The film is called The Pyramid Texts, what is the correlation between the tile and the old Egyptian text?
JC: The correlation is in the way the Egyptians wrapped their dead in bandages. The direct symbolism is when you see in the film the protagonist wrapping his hands in bandages, in preparation for a match. He’s been doing this forever; for every single bout, throughout his whole life. As you find out at the end of the film, it's taking his son’s spirit on a journey into the afterlife, like the mummification of his son, the bandages representing the protection he never gave him.
There is a sense of theatricality to film. Was it intended to be a play?
There is. It was always meant to be movie; Geoff did have an intention to take it out on the road as a one-man-show. Before doing the film, I thought it was a good idea. After I made the film, I decided not to. I didn’t want to go there again with this character. I didn’t want to be that man again.
You mention this in past interviews, that it’s the hardest role you played. Can you explain why?
I would say, this is the most demanding role. As an actor, you get sent scripts and they say you are going to do this and that and you do it because you need to earn a living. With The Pyramid Texts, the way the film is set up, it flags up the fact that if you're not going to commit completely to this character, then it’s going to be awful and embarrassing. So I made a decision that you are going to give everything you have to the character, go through everything that he is going to go through. In a way, that’s what drew me to it, cause never in 53 years as an actor, have been faced with a part like this.
Well the film does solely rest on your shoulders. The film is basically you. Did you feel the pressure?
I can’t say that I felt comfortable doing it. I felt that it was one man’s story and if we were to have other people in the story, it wouldn’t work. I think it's brave for Geoff Thompson and the Shammasian brothers to have audiences sit there for 45 minutes, telling one man’s story, not cutting any of it, with almost no other footage apart from Ray telling history about his grief, humanity, about love, fear; about the basic primal instincts and taking all that in and becoming more empathic to his story.
Why was the film shot in black and white?
The Shammasian brothers paid a great deal of attention to the sound landscape of the film, which is incredibly subtle. The change is so subtle, between voice to music to the sound of the rain and all these other sounds that are constantly drip fed into the film. I agreed with them; that black and white tends to focus the viewer, on these sound details as well focus in on the actors as there is less attention being paid to the surroundings. Also black and white cinematography allows the viewer to colour in, in their own minds.

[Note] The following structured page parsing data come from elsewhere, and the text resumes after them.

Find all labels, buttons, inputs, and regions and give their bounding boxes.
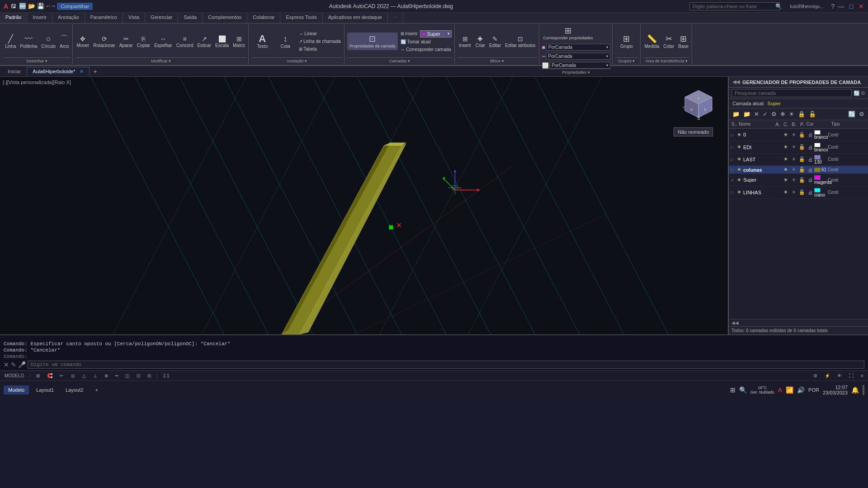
layer-edi-print[interactable]: 🖨	[806, 145, 814, 150]
tab-close-aula6[interactable]: ✕	[80, 69, 84, 74]
layer-search-input[interactable]	[731, 89, 852, 97]
show-desktop-btn[interactable]	[863, 385, 864, 395]
quick-access-icon[interactable]: 🖫	[11, 3, 16, 9]
layer-linhas-lock[interactable]: 🔓	[798, 189, 806, 195]
btn-circulo[interactable]: ○ Círculo	[40, 33, 57, 50]
cmd-close-icon[interactable]: ✕	[4, 361, 9, 368]
btn-tabela[interactable]: ⊞ Tabela	[297, 46, 342, 52]
dynamic-input-btn[interactable]: ⊕	[103, 373, 110, 378]
snap-btn[interactable]: 🧲	[45, 373, 54, 378]
cmd-input[interactable]	[28, 361, 864, 369]
col-c-header[interactable]: C.	[782, 122, 790, 127]
layer-row-0[interactable]: ▷ ☀ 0 ☀ ☀ 🔓 🖨 branco Contí	[729, 129, 868, 141]
layer-row-linhas[interactable]: ▷ ☀ LINHAS ☀ ☀ 🔓 🖨 ciano Contí	[729, 186, 868, 198]
btn-cota[interactable]: ↕ Cota	[274, 33, 296, 50]
layer-linhas-print[interactable]: 🖨	[806, 190, 814, 195]
polar-btn[interactable]: ◎	[69, 373, 77, 378]
tab-complementos[interactable]: Complementos	[203, 13, 247, 23]
layer-row-colunas[interactable]: ▷ ☀ colunas ☀ ☀ 🔓 🖨 61 Contí	[729, 166, 868, 174]
ortho-btn[interactable]: ⊢	[58, 373, 66, 378]
layer-0-vp-freeze[interactable]: ☀	[790, 132, 798, 138]
btn-texto[interactable]: A Texto	[251, 33, 273, 50]
layer-super-color[interactable]: magenta	[814, 175, 828, 185]
cad-canvas[interactable]	[0, 77, 728, 334]
search-options-btn[interactable]: ⚙	[861, 90, 865, 96]
lp-btn-new-group[interactable]: 📁	[731, 110, 741, 118]
tab-padrao[interactable]: Padrão	[0, 13, 27, 23]
lp-btn-settings2[interactable]: ⚙	[858, 110, 865, 118]
btn-inserir-bloco[interactable]: ⊞ Inserir	[458, 34, 473, 49]
lp-btn-unfreeze-all[interactable]: ☀	[788, 110, 795, 118]
btn-criar-bloco[interactable]: ✚ Criar	[474, 34, 486, 49]
tab-parametrico[interactable]: Paramétrico	[85, 13, 123, 23]
btn-linha[interactable]: ╱ Linha	[4, 33, 17, 50]
lineweight-btn[interactable]: ━	[113, 373, 120, 378]
lp-btn-lock[interactable]: 🔒	[797, 110, 806, 118]
btn-corresponder-camada[interactable]: ↔ Corresponder camada	[399, 46, 453, 53]
por-camada-dropdown-3[interactable]: PorCamada ▾	[550, 62, 610, 69]
tab-expresstools[interactable]: Express Tools	[280, 13, 322, 23]
search-taskbar-btn[interactable]: 🔍	[739, 386, 747, 394]
layer-edi-color[interactable]: branco	[814, 142, 828, 152]
btn-editar-bloco[interactable]: ✎ Editar	[488, 34, 502, 49]
btn-linear[interactable]: ↔ Linear	[297, 30, 342, 37]
layer-colunas-lock[interactable]: 🔓	[798, 167, 806, 173]
layer-colunas-color[interactable]: 61	[814, 167, 828, 172]
undo-btn[interactable]: ↩	[46, 4, 50, 9]
layer-super-freeze[interactable]: ☀	[782, 177, 790, 183]
model-label[interactable]: MODELO	[3, 373, 26, 378]
layer-last-print[interactable]: 🖨	[806, 157, 814, 162]
full-screen-btn[interactable]: ⛶	[847, 373, 855, 378]
tab-gerenciar[interactable]: Gerenciar	[145, 13, 178, 23]
btn-grupo[interactable]: ⊞ Grupo	[619, 33, 634, 50]
tab-aplicativos[interactable]: Aplicativos em destaque	[323, 13, 388, 23]
btn-rotacionar[interactable]: ⟳ Rotacionar	[92, 34, 116, 49]
btn-copiar[interactable]: ⎘ Copiar	[136, 34, 151, 49]
btn-mover[interactable]: ✥ Mover	[75, 34, 91, 49]
layer-edi-vis[interactable]: ☀	[735, 144, 743, 150]
layer-colunas-print[interactable]: 🖨	[806, 167, 814, 173]
col-tipo-header[interactable]: Tipo	[831, 122, 867, 127]
btn-escala[interactable]: ⬜ Escala	[214, 34, 230, 49]
tab-iniciar[interactable]: Iniciar	[2, 67, 27, 75]
panel-collapse-btn[interactable]: ◀◀	[732, 79, 740, 85]
tab-vista[interactable]: Vista	[123, 13, 145, 23]
layer-super-vis[interactable]: ☀	[735, 177, 743, 183]
share-btn[interactable]: Compartilhar	[57, 3, 93, 10]
annotation-monitor-btn[interactable]: ⚡	[823, 373, 832, 378]
tab-new[interactable]: +	[90, 66, 101, 76]
lp-btn-freeze-all[interactable]: ❄	[779, 110, 786, 118]
col-a-header[interactable]: A.	[774, 122, 782, 127]
grid-snap-btn[interactable]: ⊞	[34, 373, 42, 378]
btn-esticar[interactable]: ↗ Esticar	[196, 34, 212, 49]
notification-icon[interactable]: 🔔	[851, 386, 859, 394]
layer-edi-lock[interactable]: 🔓	[798, 144, 806, 150]
layer-row-super[interactable]: ✓ ☀ Super ☀ ☀ 🔓 🖨 magenta Contí	[729, 174, 868, 186]
windows-start-btn[interactable]: ⊞	[730, 386, 736, 394]
layer-super-lock[interactable]: 🔓	[798, 177, 806, 183]
layer-linhas-freeze[interactable]: ☀	[782, 189, 790, 195]
layer-colunas-freeze[interactable]: ☀	[782, 167, 790, 173]
btn-tomar-atual[interactable]: 🔄 Tomar atual	[399, 38, 453, 45]
network-icon[interactable]: 📶	[786, 386, 793, 394]
layer-last-vis[interactable]: ☀	[735, 156, 743, 162]
layer-panel-bottom-toggle[interactable]: ◀◀	[729, 319, 868, 326]
lp-btn-set-current[interactable]: ✓	[762, 110, 769, 118]
layer-linhas-vp-freeze[interactable]: ☀	[790, 189, 798, 195]
btn-matriz[interactable]: ⊞ Matriz	[231, 34, 246, 49]
layer-linhas-vis[interactable]: ☀	[735, 189, 743, 195]
layer-edi-vp-freeze[interactable]: ☀	[790, 144, 798, 150]
btn-arco[interactable]: ⌒ Arco	[58, 33, 71, 50]
col-status-header[interactable]: S..	[731, 122, 739, 127]
col-p-header[interactable]: P.	[798, 122, 807, 127]
tab-layout1[interactable]: Layout1	[32, 385, 58, 394]
por-camada-dropdown-1[interactable]: PorCamada ▾	[546, 44, 610, 51]
lp-btn-settings[interactable]: ⚙	[770, 110, 778, 118]
btn-base[interactable]: ⊞ Base	[677, 33, 690, 50]
btn-concord[interactable]: ≡ Concord	[175, 34, 195, 49]
btn-aparar[interactable]: ✂ Aparar	[118, 34, 134, 49]
tab-modelo[interactable]: Modelo	[4, 385, 29, 394]
layer-last-freeze[interactable]: ☀	[782, 156, 790, 162]
col-b-header[interactable]: B.	[790, 122, 798, 127]
search-refresh-btn[interactable]: 🔄	[854, 90, 860, 96]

Do you have any affiliation with boxing?
I do. My son, who you see in the film, is a boxer; a terrific boxer in fact. I enjoy the drama of boxing. When they get into the ring, man against man, you see extraordinary things. Incredible bravery, humanity, you see love. I find boxing an emotional sport.

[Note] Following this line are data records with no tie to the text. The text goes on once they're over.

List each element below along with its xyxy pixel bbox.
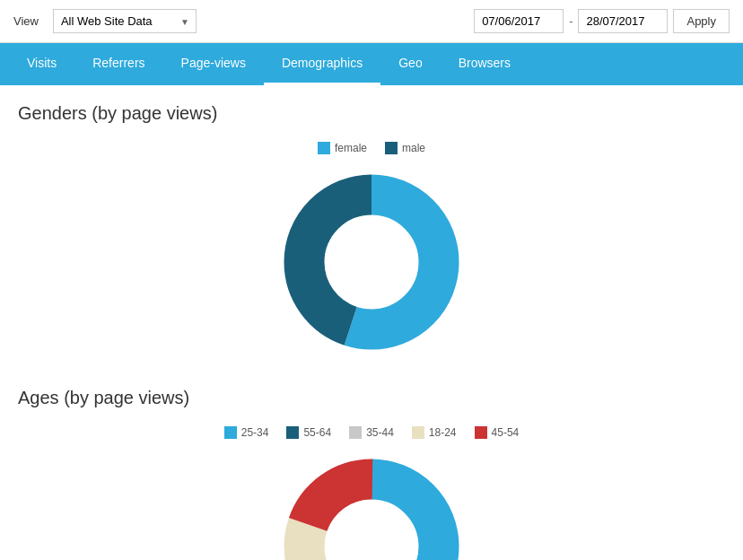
legend-color-female xyxy=(318,142,330,154)
legend-label-45-54: 45-54 xyxy=(492,426,520,439)
tab-demographics[interactable]: Demographics xyxy=(264,43,380,85)
view-label: View xyxy=(13,14,39,28)
legend-color-45-54 xyxy=(475,426,487,439)
legend-label-35-44: 35-44 xyxy=(366,426,394,439)
view-select[interactable]: All Web Site Data xyxy=(53,9,197,33)
content-area: Genders (by page views) female male Ages… xyxy=(0,85,743,560)
date-end-input[interactable] xyxy=(578,9,668,33)
legend-label-18-24: 18-24 xyxy=(429,426,457,439)
tab-browsers[interactable]: Browsers xyxy=(441,43,529,85)
legend-item-female: female xyxy=(318,142,367,154)
legend-item-45-54: 45-54 xyxy=(475,426,520,439)
legend-item-18-24: 18-24 xyxy=(412,426,457,439)
legend-item-male: male xyxy=(385,142,425,154)
genders-chart-container: female male xyxy=(18,142,725,361)
legend-item-55-64: 55-64 xyxy=(286,426,331,439)
ages-legend: 25-34 55-64 35-44 18-24 45-54 xyxy=(224,426,520,439)
legend-color-male xyxy=(385,142,398,154)
legend-label-55-64: 55-64 xyxy=(303,426,331,439)
header-bar: View All Web Site Data ▼ - Apply xyxy=(0,0,743,43)
legend-item-35-44: 35-44 xyxy=(349,426,394,439)
legend-color-35-44 xyxy=(349,426,362,439)
legend-color-18-24 xyxy=(412,426,424,439)
nav-tabs: Visits Referrers Page-views Demographics… xyxy=(0,43,743,85)
legend-color-25-34 xyxy=(224,426,237,439)
date-range: - Apply xyxy=(474,9,730,33)
legend-label-25-34: 25-34 xyxy=(241,426,269,439)
legend-item-25-34: 25-34 xyxy=(224,426,269,439)
ages-title: Ages (by page views) xyxy=(18,388,725,408)
genders-legend: female male xyxy=(318,142,425,154)
tab-geo[interactable]: Geo xyxy=(380,43,440,85)
legend-color-55-64 xyxy=(286,426,299,439)
svg-point-2 xyxy=(325,215,418,309)
tab-page-views[interactable]: Page-views xyxy=(163,43,264,85)
tab-referrers[interactable]: Referrers xyxy=(74,43,162,85)
legend-label-male: male xyxy=(402,142,425,154)
date-separator: - xyxy=(569,14,573,28)
view-select-wrapper: All Web Site Data ▼ xyxy=(53,9,197,33)
ages-chart-container: 25-34 55-64 35-44 18-24 45-54 xyxy=(18,426,725,560)
genders-title: Genders (by page views) xyxy=(18,103,725,124)
legend-label-female: female xyxy=(335,142,367,154)
apply-button[interactable]: Apply xyxy=(673,9,730,33)
date-start-input[interactable] xyxy=(474,9,564,33)
genders-donut-chart xyxy=(273,163,470,361)
ages-donut-chart xyxy=(273,448,470,560)
tab-visits[interactable]: Visits xyxy=(9,43,74,85)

I am surprised you say ‘love’. As for me, when I think of boxing, I think of it as a violent sport.
Well yes, don’t get me wrong it is violent but two people are consenting to putting themselves in the ring to get beaten up. For the character, boxing was a way for him to tackle his fears.

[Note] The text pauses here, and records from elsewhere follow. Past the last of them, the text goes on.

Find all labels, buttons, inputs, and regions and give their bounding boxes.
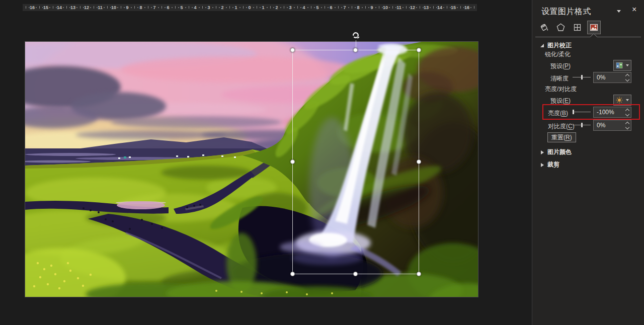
sharpness-spinbox[interactable] — [593, 72, 631, 83]
pane-tabs — [537, 21, 601, 35]
size-and-properties-icon — [572, 22, 583, 33]
slider-thumb[interactable] — [581, 75, 583, 79]
picture-icon — [589, 22, 599, 33]
resize-handle-bottom-left[interactable] — [290, 272, 295, 276]
expanded-triangle-icon — [540, 44, 544, 47]
preset-sharpen-dropdown[interactable] — [613, 60, 631, 71]
contrast-slider[interactable] — [573, 122, 591, 128]
effects-icon — [555, 22, 566, 33]
section-crop[interactable]: 裁剪 — [541, 160, 559, 169]
reset-button[interactable]: 重置(R) — [547, 132, 576, 142]
fill-and-line-icon — [539, 22, 549, 33]
resize-handle-top-left[interactable] — [290, 48, 295, 52]
format-picture-pane: 设置图片格式 × — [532, 0, 644, 325]
sharpness-label: 清晰度 — [550, 74, 569, 83]
sharpness-value-input[interactable] — [594, 72, 624, 83]
section-picture-correction[interactable]: 图片校正 — [540, 41, 572, 50]
resize-handle-middle-right[interactable] — [417, 159, 421, 164]
sharpen-preset-thumbnail-icon — [616, 62, 623, 69]
preset-brightness-dropdown[interactable] — [613, 95, 631, 106]
rotate-handle-icon[interactable] — [351, 30, 361, 40]
resize-handle-top-middle[interactable] — [353, 48, 358, 52]
tab-picture[interactable] — [587, 21, 601, 34]
resize-handle-top-right[interactable] — [417, 48, 421, 52]
spin-down-icon[interactable] — [625, 125, 629, 129]
contrast-label: 对比度(C) — [548, 122, 575, 131]
tab-fill-and-line[interactable] — [537, 21, 551, 34]
tab-divider — [535, 37, 641, 37]
spin-down-icon[interactable] — [625, 77, 629, 81]
resize-handle-bottom-right[interactable] — [417, 272, 421, 276]
sun-icon — [616, 97, 623, 104]
section-picture-color[interactable]: 图片颜色 — [541, 148, 572, 156]
contrast-spinbox[interactable] — [593, 120, 631, 131]
sharpness-spinner[interactable] — [624, 72, 631, 83]
chevron-down-icon — [626, 99, 629, 101]
contrast-value-input[interactable] — [594, 120, 624, 130]
pane-options-chevron-icon[interactable] — [617, 10, 621, 13]
preset-sharpen-label: 预设(P) — [550, 62, 571, 70]
picture-selection-box[interactable] — [292, 50, 419, 274]
slider-thumb[interactable] — [581, 123, 583, 127]
collapsed-triangle-icon — [541, 163, 544, 167]
powerpoint-window: 1615141312111098765432101234567891011121… — [0, 0, 644, 325]
sharpness-slider[interactable] — [573, 74, 591, 80]
resize-handle-bottom-middle[interactable] — [353, 272, 358, 276]
sharpen-soften-label: 锐化/柔化 — [545, 50, 571, 59]
brightness-contrast-label: 亮度/对比度 — [545, 85, 577, 94]
brightness-value-input[interactable] — [594, 107, 624, 117]
pane-title: 设置图片格式 — [541, 7, 591, 17]
chevron-down-icon — [626, 64, 629, 66]
contrast-spinner[interactable] — [624, 120, 631, 130]
horizontal-ruler: 1615141312111098765432101234567891011121… — [23, 4, 477, 11]
preset-brightness-label: 预设(E) — [550, 97, 571, 105]
brightness-spinner[interactable] — [624, 107, 631, 117]
resize-handle-middle-left[interactable] — [290, 159, 295, 164]
collapsed-triangle-icon — [541, 150, 544, 154]
brightness-label: 亮度(B) — [548, 109, 568, 118]
tab-size-and-properties[interactable] — [571, 21, 584, 34]
spin-down-icon[interactable] — [625, 112, 629, 116]
brightness-slider[interactable] — [573, 109, 591, 115]
slider-thumb[interactable] — [573, 110, 574, 114]
brightness-spinbox[interactable] — [593, 107, 631, 118]
close-icon[interactable]: × — [632, 5, 636, 15]
tab-effects[interactable] — [554, 21, 568, 34]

Yes, there is quite a lot said by the character about fear. Was he driven by that?
We are all afraid of life and death. We are animals at the end of the day, afraid of losing people and things we hold dearest. And the character in the film does lose his son. Then he is made to confront this fear that has been realised.
Your IMDB page is truly impressive
Thank you. Well, I’ve been around for a while.
It is impressive given the acting profession can be ‘hit and miss’ for a lot of striving actors. What would you attribute your success to?
I completely believe in fate. I am going to annoy a lot of people to say that it’s down to luck. I am no better or worse than any other actor. I’ve just been blessed. Of course, I have had bad moments. But when these parts in Braveheart or Troy came along, I would think to myself 'Really? How many actors could have played this part? 100? 200? 500? So many actors could have played it better than you'. But I was lucky 'cause I got the chance.
So what’s next for you?
Well, I am doing a sitcom with John Cleese. It’s for the BBC. It’s John’s return to the BBC after 25 years. Don’t remember the name, I’m sure it’s on the BBC website. [It's called Edith, Ed] It’s a funny script, which I am totally looking forward to sinking my teeth into. I’ve never done a sitcom before.